When considering what is meant by import and export, it is important to examine the reasons why countries choose to import goods.
- Most countries choose to import goods that their domestic industries are not able to produce as efficiently or cheaply as the industries in the exporting countries
- Countries also choose to import essential goods that are not available locally.
- Note that any foreign product brought into a country by its residents is considered an import, including souvenirs from foreign countries, personal items, and currency.

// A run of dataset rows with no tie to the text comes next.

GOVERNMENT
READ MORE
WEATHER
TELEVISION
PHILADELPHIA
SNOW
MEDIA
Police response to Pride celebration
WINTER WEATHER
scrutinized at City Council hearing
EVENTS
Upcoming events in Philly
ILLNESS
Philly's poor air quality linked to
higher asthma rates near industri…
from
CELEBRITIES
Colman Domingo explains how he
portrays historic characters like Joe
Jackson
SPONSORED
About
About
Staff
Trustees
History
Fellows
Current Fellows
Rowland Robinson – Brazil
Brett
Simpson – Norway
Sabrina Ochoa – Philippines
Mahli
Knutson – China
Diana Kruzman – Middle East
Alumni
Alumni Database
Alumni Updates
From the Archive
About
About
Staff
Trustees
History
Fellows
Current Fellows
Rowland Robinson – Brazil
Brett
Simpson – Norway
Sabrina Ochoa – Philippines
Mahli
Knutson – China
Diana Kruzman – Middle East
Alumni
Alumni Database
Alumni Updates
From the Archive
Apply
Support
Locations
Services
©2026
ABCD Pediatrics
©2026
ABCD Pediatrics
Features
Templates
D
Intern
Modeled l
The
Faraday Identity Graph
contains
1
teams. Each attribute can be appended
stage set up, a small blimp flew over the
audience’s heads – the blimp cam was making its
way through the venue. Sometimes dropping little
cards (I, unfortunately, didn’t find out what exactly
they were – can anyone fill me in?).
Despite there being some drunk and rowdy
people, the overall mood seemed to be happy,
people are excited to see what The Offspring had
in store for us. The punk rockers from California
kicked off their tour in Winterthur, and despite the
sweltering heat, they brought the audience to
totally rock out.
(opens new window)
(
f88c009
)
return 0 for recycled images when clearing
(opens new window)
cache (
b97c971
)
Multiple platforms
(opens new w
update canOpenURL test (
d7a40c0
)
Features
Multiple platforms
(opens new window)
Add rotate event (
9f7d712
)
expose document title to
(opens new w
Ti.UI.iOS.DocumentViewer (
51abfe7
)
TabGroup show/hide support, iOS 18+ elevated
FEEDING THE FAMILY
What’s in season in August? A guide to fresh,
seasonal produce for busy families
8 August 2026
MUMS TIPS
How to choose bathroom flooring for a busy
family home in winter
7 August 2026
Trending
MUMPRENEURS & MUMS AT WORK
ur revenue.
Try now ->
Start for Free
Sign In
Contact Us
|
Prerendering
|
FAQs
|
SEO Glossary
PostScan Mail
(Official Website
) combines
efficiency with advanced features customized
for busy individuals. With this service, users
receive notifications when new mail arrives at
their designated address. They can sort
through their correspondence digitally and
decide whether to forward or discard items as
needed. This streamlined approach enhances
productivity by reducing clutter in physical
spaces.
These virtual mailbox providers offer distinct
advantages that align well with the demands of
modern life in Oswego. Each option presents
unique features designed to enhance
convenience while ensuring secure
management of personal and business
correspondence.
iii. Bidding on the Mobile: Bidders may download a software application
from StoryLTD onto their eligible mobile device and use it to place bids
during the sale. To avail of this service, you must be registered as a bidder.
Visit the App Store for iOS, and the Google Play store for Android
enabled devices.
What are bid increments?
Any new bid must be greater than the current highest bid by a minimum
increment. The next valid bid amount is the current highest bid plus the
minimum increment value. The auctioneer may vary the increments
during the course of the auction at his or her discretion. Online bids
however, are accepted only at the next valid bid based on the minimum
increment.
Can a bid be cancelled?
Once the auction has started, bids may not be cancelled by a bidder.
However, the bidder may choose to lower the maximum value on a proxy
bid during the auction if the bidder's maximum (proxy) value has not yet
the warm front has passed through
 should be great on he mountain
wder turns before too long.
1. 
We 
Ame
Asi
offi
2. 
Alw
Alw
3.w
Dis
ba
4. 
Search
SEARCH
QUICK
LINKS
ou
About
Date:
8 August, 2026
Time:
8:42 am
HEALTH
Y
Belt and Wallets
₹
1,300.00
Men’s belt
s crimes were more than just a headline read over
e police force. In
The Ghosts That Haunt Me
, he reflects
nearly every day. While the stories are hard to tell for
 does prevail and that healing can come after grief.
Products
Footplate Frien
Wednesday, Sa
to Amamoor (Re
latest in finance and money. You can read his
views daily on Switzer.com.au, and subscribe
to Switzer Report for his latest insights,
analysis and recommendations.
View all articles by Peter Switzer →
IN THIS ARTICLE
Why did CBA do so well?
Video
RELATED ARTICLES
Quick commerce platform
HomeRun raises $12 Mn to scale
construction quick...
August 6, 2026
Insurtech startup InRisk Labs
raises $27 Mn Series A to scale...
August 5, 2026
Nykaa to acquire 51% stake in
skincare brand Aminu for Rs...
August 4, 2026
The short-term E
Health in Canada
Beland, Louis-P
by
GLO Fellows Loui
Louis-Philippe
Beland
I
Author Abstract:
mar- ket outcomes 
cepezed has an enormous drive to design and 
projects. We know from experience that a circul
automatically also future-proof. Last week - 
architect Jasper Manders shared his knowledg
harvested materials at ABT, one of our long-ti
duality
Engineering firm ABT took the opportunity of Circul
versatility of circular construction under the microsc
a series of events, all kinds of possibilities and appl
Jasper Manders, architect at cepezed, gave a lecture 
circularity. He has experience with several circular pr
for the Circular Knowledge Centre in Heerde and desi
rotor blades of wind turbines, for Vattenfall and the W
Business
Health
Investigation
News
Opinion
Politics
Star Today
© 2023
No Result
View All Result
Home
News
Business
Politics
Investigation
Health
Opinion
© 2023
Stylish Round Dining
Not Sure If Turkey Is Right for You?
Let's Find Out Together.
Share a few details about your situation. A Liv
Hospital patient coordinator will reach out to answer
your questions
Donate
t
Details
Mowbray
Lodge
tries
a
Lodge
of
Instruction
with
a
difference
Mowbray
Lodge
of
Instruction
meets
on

Effects of Excessive Imports
- First, the importing country becomes dependent on the exporting country’s political and economic power. For example, if an oil-producing country becomes politically unstable, all the countries to which it exports its oil will be forced to wait for the situation to stabilize or source the oil from elsewhere.
- Second, countries with high import levels must increase their foreign exchange reserves to cover the cost of the imports.
- Third, domestic companies that produce the same items that are being imported will be forced into a situation of unfair competition. Most of them may end up shutting down completely.
Next, when thinking about what is meant by import and export, look at the benefits that exporting countries enjoy.
Benefits of Exports in Kenya
- Exports increase jobs, bring in higher wages and eventually raise the standard of living for residents of the exporting country.
- Exports lead to an increase in forex reserves, and local currency reserves, making it easy for the country to manage liquidity.
- Over time, exporters gain a competitive advantage, i.e. expertise in producing goods and services for export, and knowledge on how to sell in foreign markets.
Lastly, consider the following terms in relation to imports and exports.
Trade Deficit – when the value of a country’s imports exceeds the value of its exports.
Trade Surplus – when the value of a country’s exports exceeds that of its imports.
Once you understand what is meant by import and export, it is easy to decide which of the two businesses you would want to venture into.